** Required work **
Every record needs to come back as written, except for the pictures.

** Recorded information **
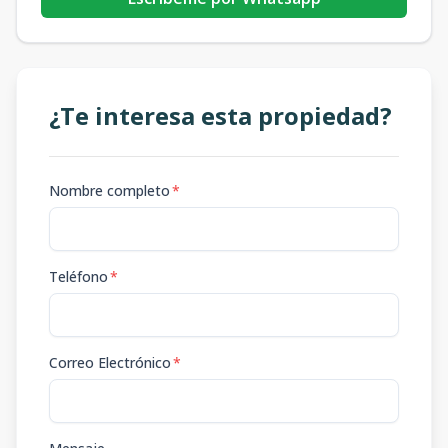
¿Te interesa esta propiedad?
Nombre completo
*
Teléfono
*
Correo Electrónico
*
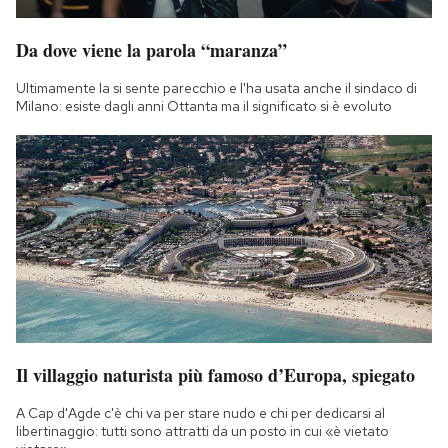
Da dove viene la parola “maranza”
Ultimamente la si sente parecchio e l'ha usata anche il sindaco di
Milano: esiste dagli anni Ottanta ma il significato si è evoluto
Il villaggio naturista più famoso d’Europa, spiegato
A Cap d'Agde c'è chi va per stare nudo e chi per dedicarsi al
libertinaggio: tutti sono attratti da un posto in cui «è vietato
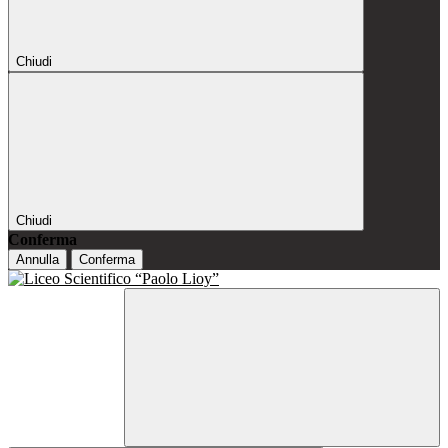
Chiudi
Chiudi
Conferma
Annulla
Conferma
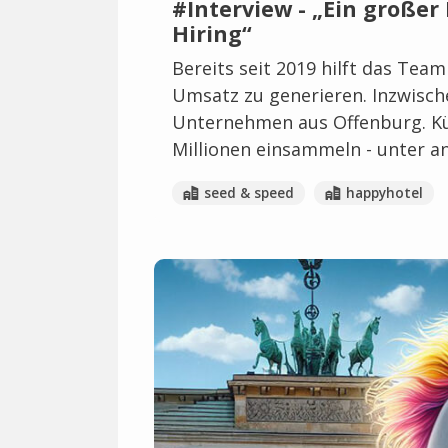
#Interview - „Ein groß
Hiring“
Bereits seit 2019 hilft das Te
Umsatz zu generieren. Inzwisch
Unternehmen aus Offenburg. Kür
Millionen einsammeln - unter a
seed & speed
happyhotel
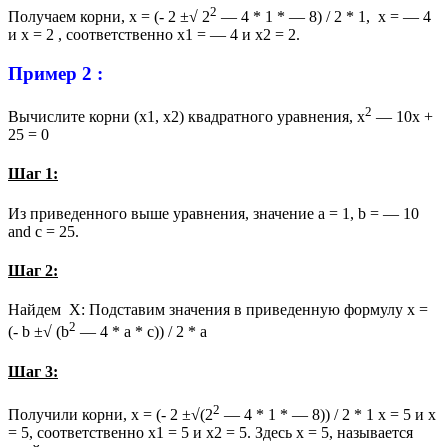
2
Получаем корни, x = (- 2 ±√ 2
— 4 * 1 * — 8) / 2 * 1, x = — 4
и x = 2 , соответственно x1 = — 4 и x2 = 2.
Пример 2 :
2
Вычислите корни (x1, x2) квадратного уравнения, x
— 10x +
25 = 0
Шаг 1:
Из приведенного выше уравнения, значение a = 1, b = — 10
and c = 25.
Шаг 2:
Найдем X: Подставим значения в приведенную формулу x =
2
(- b ±√ (b
— 4 * a * c)) / 2 * a
Шаг 3:
2
Получили корни, x = (- 2 ±√(2
— 4 * 1 * — 8)) / 2 * 1 x = 5 и x
= 5, соответственно x1 = 5 и x2 = 5. Здесь х = 5, называется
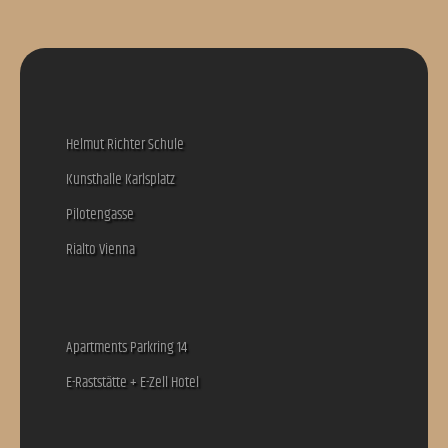
Helmut Richter Schule
Kunsthalle Karlsplatz
Pilotengasse
Rialto Vienna
Apartments Parkring 14
E-Raststätte + E-Zell Hotel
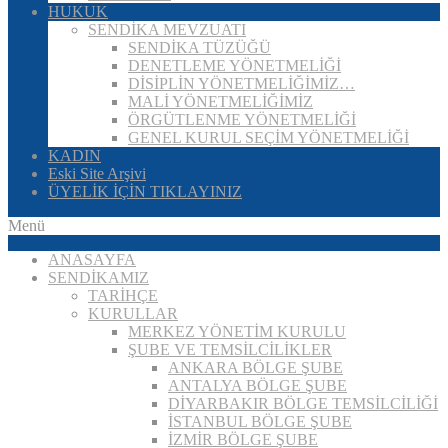
HUKUK
SENDİKA MEVZUATI
SENDİKA TÜZÜĞÜ
DENETLEME YÖNETMELİĞİ
DİSİPLİN YÖNETMELİĞİMİZ…
MALİ YÖNETMELİĞİMİZ
ÖRGÜTLENME YÖNETMELİĞİ
GENEL KURUL SEÇİM YÖNETMELİĞİ
KADIN
Eski Site Arşivi
ÜYELİK İÇİN TIKLAYINIZ
Menü
ANASAYFA
SENDİKAMIZ
TARİHÇE
KURULLAR
MERKEZ YÖNETİM KURULU
ŞUBE VE TEMSİLCİLİKLER
ANKARA BÖLGE ŞUBE
ANTALYA BÖLGE ŞUBE
DİYARBAKIR BÖLGE TEMSİLCİLİĞİ
İSTANBUL BÖLGE ŞUBE
İZMİR BÖLGE ŞUBE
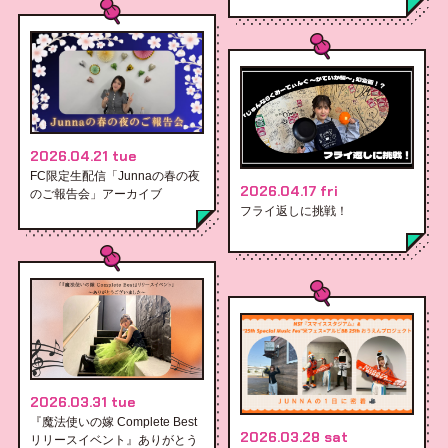
2026.04.21 tue
FC限定生配信「Junnaの春の夜
2026.04.17 fri
のご報告会」アーカイブ
フライ返しに挑戦！
2026.03.31 tue
『魔法使いの嫁 Complete Best
2026.03.28 sat
リリースイベント』ありがとう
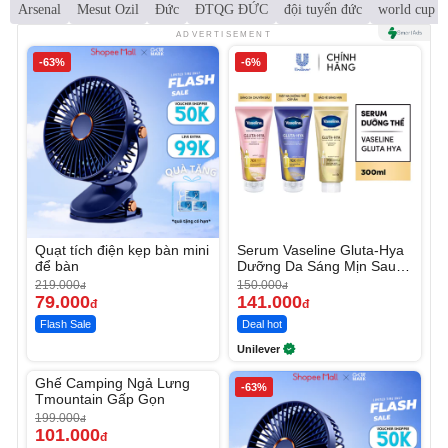
Arsenal
Mesut Ozil
Đức
ĐTQG ĐỨC
đội tuyển đức
world cup
ADVERTISEMENT
-63%
-6%
Quạt tích điện kẹp bàn mini
Serum Vaseline Gluta-Hya
để bàn
Dưỡng Da Sáng Mịn Sau 7
Ngày
219.000
150.000
đ
đ
79.000
141.000
đ
đ
Flash Sale
Deal hot
Unilever
Unmute
Ghế Camping Ngả Lưng
-49%
-63%
Tmountain Gấp Gọn
199.000
đ
101.000
đ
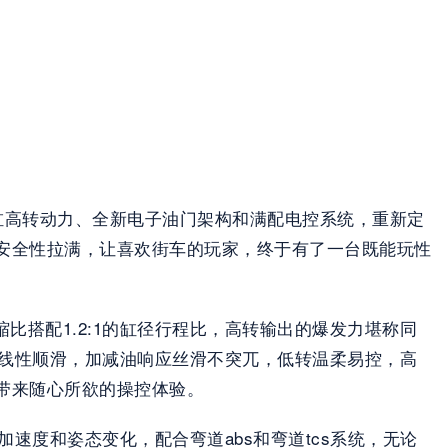
c三缸高转动力、全新电子油门架构和满配电控系统，重新定
安全性拉满，让喜欢街车的玩家，终于有了一台既能玩性
压缩比搭配1.2:1的缸径行程比，高转输出的爆发力堪称同
出线性顺滑，加减油响应丝滑不突兀，低转温柔易控，高
带来随心所欲的操控体验。
速度和姿态变化，配合弯道abs和弯道tcs系统，无论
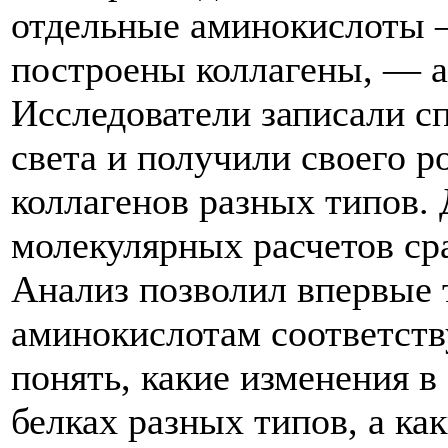
отдельные аминокислоты 
построены коллагены, — а
Исследователи записали с
света и получили своего р
коллагенов разных типов.
молекулярных расчетов ср
Анализ позволил впервые 
аминокислотам соответств
понять, какие изменения в
белках разных типов, а к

** Answer space **
¿Te interesa esta propiedad?
Nombre completo
*
Teléfono
*
Correo Electrónico
*
Da dove viene la parola “maranza”
Ultimamente la si sente parecchio e l'ha usata anche il sindaco di
Milano: esiste dagli anni Ottanta ma il significato si è evoluto
Il villaggio naturista più famoso d’Europa, spiegato
A Cap d'Agde c'è chi va per stare nudo e chi per dedicarsi al
libertinaggio: tutti sono attratti da un posto in cui «è vietato
Chiudi
Chiudi
Conferma
Annulla
Conferma
#Interview - „Ein groß
Hiring“
Bereits seit 2019 hilft das Te
Umsatz zu generieren. Inzwisch
Unternehmen aus Offenburg. Kür
Millionen einsammeln - unter a
seed & speed
happyhotel
2
Получаем корни, x = (- 2 ±√ 2
— 4 * 1 * — 8) / 2 * 1, x = — 4
и x = 2 , соответственно x1 = — 4 и x2 = 2.
Пример 2 :
2
Вычислите корни (x1, x2) квадратного уравнения, x
— 10x +
25 = 0
Шаг 1:
Из приведенного выше уравнения, значение a = 1, b = — 10
and c = 25.
Шаг 2:
Найдем X: Подставим значения в приведенную формулу x =
2
(- b ±√ (b
— 4 * a * c)) / 2 * a
Шаг 3:
2
Получили корни, x = (- 2 ±√(2
— 4 * 1 * — 8)) / 2 * 1 x = 5 и x
= 5, соответственно x1 = 5 и x2 = 5. Здесь х = 5, называется
Helmut Richter Schule
Kunsthalle Karlsplatz
Pilotengasse
Rialto Vienna
Apartments Parkring 14
E-Raststätte + E-Zell Hotel
HUKUK
SENDİKA MEVZUATI
SENDİKA TÜZÜĞÜ
DENETLEME YÖNETMELİĞİ
DİSİPLİN YÖNETMELİĞİMİZ…
MALİ YÖNETMELİĞİMİZ
ÖRGÜTLENME YÖNETMELİĞİ
GENEL KURUL SEÇİM YÖNETMELİĞİ
KADIN
Eski Site Arşivi
ÜYELİK İÇİN TIKLAYINIZ
Menü
ANASAYFA
SENDİKAMIZ
TARİHÇE
KURULLAR
MERKEZ YÖNETİM KURULU
ŞUBE VE TEMSİLCİLİKLER
ANKARA BÖLGE ŞUBE
ANTALYA BÖLGE ŞUBE
DİYARBAKIR BÖLGE TEMSİLCİLİĞİ
İSTANBUL BÖLGE ŞUBE
İZMİR BÖLGE ŞUBE
2026.04.21 tue
FC限定生配信「Junnaの春の夜
2026.04.17 fri
のご報告会」アーカイブ
フライ返しに挑戦！
2026.03.31 tue
『魔法使いの嫁 Complete Best
2026.03.28 sat
リリースイベント』ありがとう
Arsenal
Mesut Ozil
Đức
ĐTQG ĐỨC
đội tuyển đức
world cup
ADVERTISEMENT
-63%
-6%
Quạt tích điện kẹp bàn mini
Serum Vaseline Gluta-Hya
để bàn
Dưỡng Da Sáng Mịn Sau 7
Ngày
219.000
150.000
đ
đ
79.000
141.000
đ
đ
Flash Sale
Deal hot
Unilever
Unmute
Ghế Camping Ngả Lưng
-49%
-63%
Tmountain Gấp Gọn
199.000
đ
101.000
đ
c三缸高转动力、全新电子油门架构和满配电控系统，重新定
安全性拉满，让喜欢街车的玩家，终于有了一台既能玩性
压缩比搭配1.2:1的缸径行程比，高转输出的爆发力堪称同
出线性顺滑，加减油响应丝滑不突兀，低转温柔易控，高
带来随心所欲的操控体验。
速度和姿态变化，配合弯道abs和弯道tcs系统，无论
отдельные аминокислоты 
построены коллагены, — а
Исследователи записали с
света и получили своего р
коллагенов разных типов.
молекулярных расчетов ср
Анализ позволил впервые 
аминокислотам соответств
понять, какие изменения в
белках разных типов, а к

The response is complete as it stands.